According to Mr Hendry, the appellant was about one metre away from him immediately after he was assaulted. Mr Zunic was behind him or to one side of him. He said that he was concerned with his injured mouth and was not able to say if there was anyone else in the immediate vicinity but there were other persons nearby. He said that the appellant shaped up to him and said he was going to kill him in an abusive manner. His fists were up in a boxing stance and he ran away. Mr Hendry was looking for his teeth. The two police officers arrived soon after. Mr Hendry said that he pointed the appellant out to the police officer as the person who had assaulted him. He was then about 10 metres away across the road.
Mr Hendry described the clothing of his assailant to the police. He said that he was wearing beige shorts or pants and a white T-shirt or singlet and a black top.
The appellant told the learned Magistrate that he went to a hotel in Pirie Street with Ms Byron and a male friend on the night of the incident. He consumed about eight or nine drinks, some vodka and some beer. They then went to the Club. He could not say what time they arrived at the Club. He said that he went to the toilet after he had been at the Club for about an hour. He used a urinal and saw two men together in a cubicle. He believed they were undertaking a drug deal. The appellant said that the two men became aggressive and abusive towards him. He responded in the same manner and then left the toilet. The two men remained in the toilet and then followed him. He identified the two men as Mr Hendry and Mr Zunic. He said they then walked past him and Mr Zunic gave him a hip and shoulder bump. The appellant told the learned Magistrate he was frightened and left the Club by the front entrance. He turned to his right. Mr Zunic began yelling abuse at him. He walked to a nearby corner and was confronted by Mr Zunic. The appellant took off his jacket and made ready to shape up to him. Mr Zunic began to scuffle with him and took him to the ground. He broke free as the police arrived.
According to the appellant, his shirt was torn from him during this scuffle. He said that he did not see Mr Hendry at this stage or anyone with missing teeth. He said he first saw him after the police had arrived. He could not say how he lost the teeth. The appellant was arrested and taken to the City Watch house where he was questioned.

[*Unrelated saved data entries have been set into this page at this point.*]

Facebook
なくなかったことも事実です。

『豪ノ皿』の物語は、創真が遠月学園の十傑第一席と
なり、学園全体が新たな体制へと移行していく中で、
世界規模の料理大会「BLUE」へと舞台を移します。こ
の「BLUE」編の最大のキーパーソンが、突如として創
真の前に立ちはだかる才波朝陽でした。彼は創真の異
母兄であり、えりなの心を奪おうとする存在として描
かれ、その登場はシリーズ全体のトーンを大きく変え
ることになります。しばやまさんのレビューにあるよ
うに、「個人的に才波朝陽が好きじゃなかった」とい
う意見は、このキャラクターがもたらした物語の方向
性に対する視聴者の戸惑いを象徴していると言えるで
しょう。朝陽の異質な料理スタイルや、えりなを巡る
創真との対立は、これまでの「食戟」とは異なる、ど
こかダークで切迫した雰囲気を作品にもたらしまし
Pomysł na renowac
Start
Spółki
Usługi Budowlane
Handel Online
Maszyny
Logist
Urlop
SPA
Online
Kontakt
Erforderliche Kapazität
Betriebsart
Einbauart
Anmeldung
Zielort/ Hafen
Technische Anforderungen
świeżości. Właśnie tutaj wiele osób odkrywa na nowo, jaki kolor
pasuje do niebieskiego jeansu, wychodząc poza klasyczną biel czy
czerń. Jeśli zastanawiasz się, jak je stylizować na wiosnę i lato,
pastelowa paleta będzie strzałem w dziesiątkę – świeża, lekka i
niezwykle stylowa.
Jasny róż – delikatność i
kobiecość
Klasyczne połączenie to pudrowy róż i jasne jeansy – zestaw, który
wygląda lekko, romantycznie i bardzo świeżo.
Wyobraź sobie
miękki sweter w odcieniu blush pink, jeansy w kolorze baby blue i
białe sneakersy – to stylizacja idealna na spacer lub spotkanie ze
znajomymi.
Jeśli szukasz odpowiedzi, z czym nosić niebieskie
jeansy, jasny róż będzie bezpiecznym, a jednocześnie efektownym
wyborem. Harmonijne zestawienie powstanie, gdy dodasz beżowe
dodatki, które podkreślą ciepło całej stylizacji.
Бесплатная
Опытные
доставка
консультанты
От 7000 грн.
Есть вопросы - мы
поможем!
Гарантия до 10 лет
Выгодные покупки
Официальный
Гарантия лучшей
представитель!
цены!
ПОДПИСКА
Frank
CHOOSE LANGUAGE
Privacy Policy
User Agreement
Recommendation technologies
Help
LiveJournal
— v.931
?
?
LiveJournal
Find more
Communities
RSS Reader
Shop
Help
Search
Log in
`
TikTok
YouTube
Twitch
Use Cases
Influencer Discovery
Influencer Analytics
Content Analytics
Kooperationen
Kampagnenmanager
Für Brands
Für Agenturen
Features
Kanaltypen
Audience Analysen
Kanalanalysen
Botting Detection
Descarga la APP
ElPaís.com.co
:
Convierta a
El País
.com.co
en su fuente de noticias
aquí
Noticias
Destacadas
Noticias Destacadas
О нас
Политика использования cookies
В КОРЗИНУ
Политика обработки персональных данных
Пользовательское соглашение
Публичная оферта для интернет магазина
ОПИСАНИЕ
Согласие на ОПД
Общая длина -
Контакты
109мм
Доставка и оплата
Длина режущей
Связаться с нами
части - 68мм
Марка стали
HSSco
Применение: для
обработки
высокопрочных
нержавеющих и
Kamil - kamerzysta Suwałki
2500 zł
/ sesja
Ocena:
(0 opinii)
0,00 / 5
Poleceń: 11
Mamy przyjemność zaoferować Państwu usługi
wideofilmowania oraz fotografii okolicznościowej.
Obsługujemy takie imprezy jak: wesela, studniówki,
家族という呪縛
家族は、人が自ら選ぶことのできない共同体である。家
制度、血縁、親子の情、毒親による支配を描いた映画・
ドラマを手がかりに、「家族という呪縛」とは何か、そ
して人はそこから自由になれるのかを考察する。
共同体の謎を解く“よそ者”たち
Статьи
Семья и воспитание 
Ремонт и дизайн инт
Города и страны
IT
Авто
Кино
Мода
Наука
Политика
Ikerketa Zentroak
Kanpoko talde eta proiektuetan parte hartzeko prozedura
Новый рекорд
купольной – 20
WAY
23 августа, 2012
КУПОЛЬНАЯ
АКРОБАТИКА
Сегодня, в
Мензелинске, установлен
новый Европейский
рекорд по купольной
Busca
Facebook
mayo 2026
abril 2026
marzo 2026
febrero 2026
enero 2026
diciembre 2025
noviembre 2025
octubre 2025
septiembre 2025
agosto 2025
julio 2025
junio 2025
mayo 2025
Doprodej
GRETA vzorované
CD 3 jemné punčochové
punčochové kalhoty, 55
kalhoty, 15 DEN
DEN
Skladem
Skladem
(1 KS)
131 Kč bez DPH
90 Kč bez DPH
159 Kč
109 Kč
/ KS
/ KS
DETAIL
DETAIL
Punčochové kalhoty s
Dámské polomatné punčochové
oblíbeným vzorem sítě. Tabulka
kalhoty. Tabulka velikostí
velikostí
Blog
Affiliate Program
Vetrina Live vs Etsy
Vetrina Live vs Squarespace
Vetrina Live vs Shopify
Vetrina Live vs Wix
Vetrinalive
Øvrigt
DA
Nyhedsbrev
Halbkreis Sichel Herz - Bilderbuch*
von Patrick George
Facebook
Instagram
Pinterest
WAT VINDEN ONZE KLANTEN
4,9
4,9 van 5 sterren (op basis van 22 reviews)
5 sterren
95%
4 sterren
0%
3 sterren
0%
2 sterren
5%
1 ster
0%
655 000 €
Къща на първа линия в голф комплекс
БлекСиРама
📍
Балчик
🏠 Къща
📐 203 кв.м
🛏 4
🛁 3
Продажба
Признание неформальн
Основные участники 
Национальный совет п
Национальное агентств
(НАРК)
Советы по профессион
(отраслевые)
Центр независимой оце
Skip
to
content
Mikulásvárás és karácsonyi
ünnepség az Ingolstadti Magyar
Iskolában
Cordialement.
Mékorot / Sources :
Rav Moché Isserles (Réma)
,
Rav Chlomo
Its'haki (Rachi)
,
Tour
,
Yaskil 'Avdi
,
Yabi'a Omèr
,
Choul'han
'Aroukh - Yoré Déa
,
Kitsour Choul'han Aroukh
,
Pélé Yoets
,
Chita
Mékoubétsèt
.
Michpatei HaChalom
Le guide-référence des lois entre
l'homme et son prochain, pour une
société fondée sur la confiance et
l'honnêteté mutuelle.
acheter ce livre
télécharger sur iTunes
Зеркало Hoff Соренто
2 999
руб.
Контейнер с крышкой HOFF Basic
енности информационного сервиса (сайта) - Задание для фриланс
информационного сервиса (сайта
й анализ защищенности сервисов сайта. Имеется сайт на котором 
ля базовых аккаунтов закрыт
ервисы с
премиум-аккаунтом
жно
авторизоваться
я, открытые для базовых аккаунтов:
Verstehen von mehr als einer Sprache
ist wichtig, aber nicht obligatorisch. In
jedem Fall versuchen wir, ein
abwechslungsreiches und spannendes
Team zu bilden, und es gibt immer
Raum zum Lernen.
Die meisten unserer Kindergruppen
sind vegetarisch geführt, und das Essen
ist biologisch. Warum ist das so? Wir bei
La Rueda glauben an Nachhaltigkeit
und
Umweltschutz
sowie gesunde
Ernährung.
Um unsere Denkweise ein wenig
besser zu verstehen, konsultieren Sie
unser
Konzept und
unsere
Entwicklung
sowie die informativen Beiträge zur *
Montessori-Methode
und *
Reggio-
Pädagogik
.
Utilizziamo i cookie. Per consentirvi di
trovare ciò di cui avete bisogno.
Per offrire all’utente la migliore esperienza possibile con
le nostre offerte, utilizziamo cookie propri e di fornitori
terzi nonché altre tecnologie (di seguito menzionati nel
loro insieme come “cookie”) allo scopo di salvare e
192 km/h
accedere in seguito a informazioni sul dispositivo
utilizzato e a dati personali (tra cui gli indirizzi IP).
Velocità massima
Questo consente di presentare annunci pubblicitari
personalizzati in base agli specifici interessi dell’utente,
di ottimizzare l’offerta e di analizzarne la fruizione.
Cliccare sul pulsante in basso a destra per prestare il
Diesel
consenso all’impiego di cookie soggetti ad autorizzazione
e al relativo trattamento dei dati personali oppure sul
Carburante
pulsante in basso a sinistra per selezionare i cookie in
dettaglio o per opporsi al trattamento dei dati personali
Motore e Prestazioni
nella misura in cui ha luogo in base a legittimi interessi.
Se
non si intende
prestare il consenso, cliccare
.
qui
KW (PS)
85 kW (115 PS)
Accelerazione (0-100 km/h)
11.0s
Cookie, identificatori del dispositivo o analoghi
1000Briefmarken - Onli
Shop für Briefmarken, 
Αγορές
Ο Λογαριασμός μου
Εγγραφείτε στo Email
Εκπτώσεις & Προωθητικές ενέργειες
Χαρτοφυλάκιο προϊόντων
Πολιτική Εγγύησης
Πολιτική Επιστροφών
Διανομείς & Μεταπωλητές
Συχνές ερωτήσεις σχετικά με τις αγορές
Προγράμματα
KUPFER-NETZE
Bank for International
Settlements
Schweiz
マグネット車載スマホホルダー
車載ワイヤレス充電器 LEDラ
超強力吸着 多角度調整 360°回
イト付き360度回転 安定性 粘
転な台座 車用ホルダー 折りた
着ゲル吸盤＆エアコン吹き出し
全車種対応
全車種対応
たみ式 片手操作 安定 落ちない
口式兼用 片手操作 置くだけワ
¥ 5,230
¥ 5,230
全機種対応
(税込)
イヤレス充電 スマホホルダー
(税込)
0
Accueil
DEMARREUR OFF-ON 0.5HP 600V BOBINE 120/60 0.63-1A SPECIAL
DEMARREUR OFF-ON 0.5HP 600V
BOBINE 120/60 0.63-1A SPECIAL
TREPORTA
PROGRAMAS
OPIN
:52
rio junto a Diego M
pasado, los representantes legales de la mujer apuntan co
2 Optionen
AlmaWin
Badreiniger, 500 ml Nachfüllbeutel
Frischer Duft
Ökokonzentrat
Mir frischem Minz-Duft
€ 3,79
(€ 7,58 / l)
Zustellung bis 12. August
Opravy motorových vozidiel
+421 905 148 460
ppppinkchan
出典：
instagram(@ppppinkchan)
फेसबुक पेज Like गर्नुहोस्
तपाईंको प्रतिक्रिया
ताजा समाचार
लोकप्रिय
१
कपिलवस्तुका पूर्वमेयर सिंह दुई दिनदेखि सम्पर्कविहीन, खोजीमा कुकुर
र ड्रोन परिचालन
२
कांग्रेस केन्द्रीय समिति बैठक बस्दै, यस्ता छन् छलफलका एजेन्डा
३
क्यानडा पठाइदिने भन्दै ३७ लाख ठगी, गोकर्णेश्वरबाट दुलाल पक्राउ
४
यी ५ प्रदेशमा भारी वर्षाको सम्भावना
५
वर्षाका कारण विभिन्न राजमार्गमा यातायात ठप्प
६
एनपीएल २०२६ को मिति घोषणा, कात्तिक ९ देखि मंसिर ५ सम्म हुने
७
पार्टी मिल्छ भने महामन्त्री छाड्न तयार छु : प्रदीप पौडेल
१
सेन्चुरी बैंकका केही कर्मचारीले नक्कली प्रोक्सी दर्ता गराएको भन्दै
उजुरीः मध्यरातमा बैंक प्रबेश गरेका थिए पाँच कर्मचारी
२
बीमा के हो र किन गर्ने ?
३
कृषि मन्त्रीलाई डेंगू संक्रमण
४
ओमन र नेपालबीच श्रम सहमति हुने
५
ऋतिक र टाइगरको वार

It may be seen from this brief narrative of the evidence of Mr Hendry and the appellant that their versions of events bear little similarity regarding the events in the toilet and the incident outside the Club. As has been mentioned, the learned Magistrate derived no assistance from the evidence of Mr Zunic or Ms Byron to resolve the factual issues. The appellant’s male friend was not called and I understand his absence from the witness box was satisfactorily explained to the learned Magistrate.
I turn now to the evidence of the two police officers, Constable Westworth and Constable Terlikowski. They were on duty travelling east along Pirie Street when they saw persons standing on the road outside the Club. Constable Terlikowski stopped the vehicle and spoke to Mr Hendry who told him he had been assaulted. There was blood around his mouth. He said it was possible that the appellant was also on the road but that he did not approach the police officers. Constable Westworth left the vehicle and spoke to Mr Hendry who pointed out the appellant as the person who had assaulted him. Constable Westworth told the learned Magistrate that the appellant was about five metres away at this time and a few other persons were nearby standing on the corner. She noticed that Mr Hendry was missing some teeth. She did not conclude that he was intoxicated. She said he was coherent and his speech was not slurred and she did not smell alcohol on his breath. She spoke to him for about 10 minutes.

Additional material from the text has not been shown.